-- Input material follows --

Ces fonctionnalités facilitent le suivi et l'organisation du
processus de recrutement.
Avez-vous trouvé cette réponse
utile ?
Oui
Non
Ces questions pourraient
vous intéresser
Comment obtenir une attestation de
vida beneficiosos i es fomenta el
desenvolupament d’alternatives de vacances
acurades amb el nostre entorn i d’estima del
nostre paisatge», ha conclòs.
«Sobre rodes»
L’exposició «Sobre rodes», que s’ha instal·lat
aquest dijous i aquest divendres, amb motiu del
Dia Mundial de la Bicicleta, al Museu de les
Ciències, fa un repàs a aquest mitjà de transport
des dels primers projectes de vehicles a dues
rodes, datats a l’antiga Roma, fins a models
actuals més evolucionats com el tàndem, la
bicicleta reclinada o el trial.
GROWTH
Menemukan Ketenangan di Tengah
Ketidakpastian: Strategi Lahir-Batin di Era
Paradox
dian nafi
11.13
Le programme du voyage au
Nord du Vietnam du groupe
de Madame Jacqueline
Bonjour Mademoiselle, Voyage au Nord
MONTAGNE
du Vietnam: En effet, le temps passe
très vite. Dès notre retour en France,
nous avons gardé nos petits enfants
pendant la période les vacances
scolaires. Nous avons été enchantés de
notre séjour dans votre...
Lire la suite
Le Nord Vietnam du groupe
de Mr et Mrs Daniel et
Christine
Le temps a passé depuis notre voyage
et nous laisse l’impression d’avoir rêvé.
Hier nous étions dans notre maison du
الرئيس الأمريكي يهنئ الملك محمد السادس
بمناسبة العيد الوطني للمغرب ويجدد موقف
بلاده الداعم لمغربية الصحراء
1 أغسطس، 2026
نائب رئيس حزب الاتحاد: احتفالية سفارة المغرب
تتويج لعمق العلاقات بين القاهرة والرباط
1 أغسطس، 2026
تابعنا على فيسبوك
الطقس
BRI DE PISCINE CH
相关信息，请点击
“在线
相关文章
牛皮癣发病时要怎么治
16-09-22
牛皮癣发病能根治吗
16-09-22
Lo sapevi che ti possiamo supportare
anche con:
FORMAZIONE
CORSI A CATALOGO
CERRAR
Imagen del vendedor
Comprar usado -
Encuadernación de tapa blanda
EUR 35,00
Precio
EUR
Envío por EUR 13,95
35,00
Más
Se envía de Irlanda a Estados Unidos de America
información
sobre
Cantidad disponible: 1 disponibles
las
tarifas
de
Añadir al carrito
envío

-- Input material concluded --

__Work required__. Take the entries above and copy them out exactly.

__Expected answer__.
Ces fonctionnalités facilitent le suivi et l'organisation du
processus de recrutement.
Avez-vous trouvé cette réponse
utile ?
Oui
Non
Ces questions pourraient
vous intéresser
Comment obtenir une attestation de
vida beneficiosos i es fomenta el
desenvolupament d’alternatives de vacances
acurades amb el nostre entorn i d’estima del
nostre paisatge», ha conclòs.
«Sobre rodes»
L’exposició «Sobre rodes», que s’ha instal·lat
aquest dijous i aquest divendres, amb motiu del
Dia Mundial de la Bicicleta, al Museu de les
Ciències, fa un repàs a aquest mitjà de transport
des dels primers projectes de vehicles a dues
rodes, datats a l’antiga Roma, fins a models
actuals més evolucionats com el tàndem, la
bicicleta reclinada o el trial.
GROWTH
Menemukan Ketenangan di Tengah
Ketidakpastian: Strategi Lahir-Batin di Era
Paradox
dian nafi
11.13
Le programme du voyage au
Nord du Vietnam du groupe
de Madame Jacqueline
Bonjour Mademoiselle, Voyage au Nord
MONTAGNE
du Vietnam: En effet, le temps passe
très vite. Dès notre retour en France,
nous avons gardé nos petits enfants
pendant la période les vacances
scolaires. Nous avons été enchantés de
notre séjour dans votre...
Lire la suite
Le Nord Vietnam du groupe
de Mr et Mrs Daniel et
Christine
Le temps a passé depuis notre voyage
et nous laisse l’impression d’avoir rêvé.
Hier nous étions dans notre maison du
الرئيس الأمريكي يهنئ الملك محمد السادس
بمناسبة العيد الوطني للمغرب ويجدد موقف
بلاده الداعم لمغربية الصحراء
1 أغسطس، 2026
نائب رئيس حزب الاتحاد: احتفالية سفارة المغرب
تتويج لعمق العلاقات بين القاهرة والرباط
1 أغسطس، 2026
تابعنا على فيسبوك
الطقس
BRI DE PISCINE CH
相关信息，请点击
“在线
相关文章
牛皮癣发病时要怎么治
16-09-22
牛皮癣发病能根治吗
16-09-22
Lo sapevi che ti possiamo supportare
anche con:
FORMAZIONE
CORSI A CATALOGO
CERRAR
Imagen del vendedor
Comprar usado -
Encuadernación de tapa blanda
EUR 35,00
Precio
EUR
Envío por EUR 13,95
35,00
Más
Se envía de Irlanda a Estados Unidos de America
información
sobre
Cantidad disponible: 1 disponibles
las
tarifas
de
Añadir al carrito
envío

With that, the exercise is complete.